What is expected: All of the records below should be output exactly.

Entries taken from a collection
****************************************

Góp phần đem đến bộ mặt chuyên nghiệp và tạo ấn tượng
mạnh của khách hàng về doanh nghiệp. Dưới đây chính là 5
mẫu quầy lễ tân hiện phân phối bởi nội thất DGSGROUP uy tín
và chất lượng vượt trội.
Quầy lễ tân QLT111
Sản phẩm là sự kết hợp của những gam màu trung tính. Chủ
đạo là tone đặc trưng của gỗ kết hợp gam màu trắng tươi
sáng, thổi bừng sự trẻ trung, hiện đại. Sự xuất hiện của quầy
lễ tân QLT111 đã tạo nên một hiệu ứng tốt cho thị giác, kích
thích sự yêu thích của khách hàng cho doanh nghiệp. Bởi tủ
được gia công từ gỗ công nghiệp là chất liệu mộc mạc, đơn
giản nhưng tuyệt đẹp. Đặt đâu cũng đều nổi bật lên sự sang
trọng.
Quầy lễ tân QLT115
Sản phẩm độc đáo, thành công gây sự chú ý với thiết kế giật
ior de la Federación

****************************************

Answer area:
Góp phần đem đến bộ mặt chuyên nghiệp và tạo ấn tượng
mạnh của khách hàng về doanh nghiệp. Dưới đây chính là 5
mẫu quầy lễ tân hiện phân phối bởi nội thất DGSGROUP uy tín
và chất lượng vượt trội.
Quầy lễ tân QLT111
Sản phẩm là sự kết hợp của những gam màu trung tính. Chủ
đạo là tone đặc trưng của gỗ kết hợp gam màu trắng tươi
sáng, thổi bừng sự trẻ trung, hiện đại. Sự xuất hiện của quầy
lễ tân QLT111 đã tạo nên một hiệu ứng tốt cho thị giác, kích
thích sự yêu thích của khách hàng cho doanh nghiệp. Bởi tủ
được gia công từ gỗ công nghiệp là chất liệu mộc mạc, đơn
giản nhưng tuyệt đẹp. Đặt đâu cũng đều nổi bật lên sự sang
trọng.
Quầy lễ tân QLT115
Sản phẩm độc đáo, thành công gây sự chú ý với thiết kế giật
ior de la Federación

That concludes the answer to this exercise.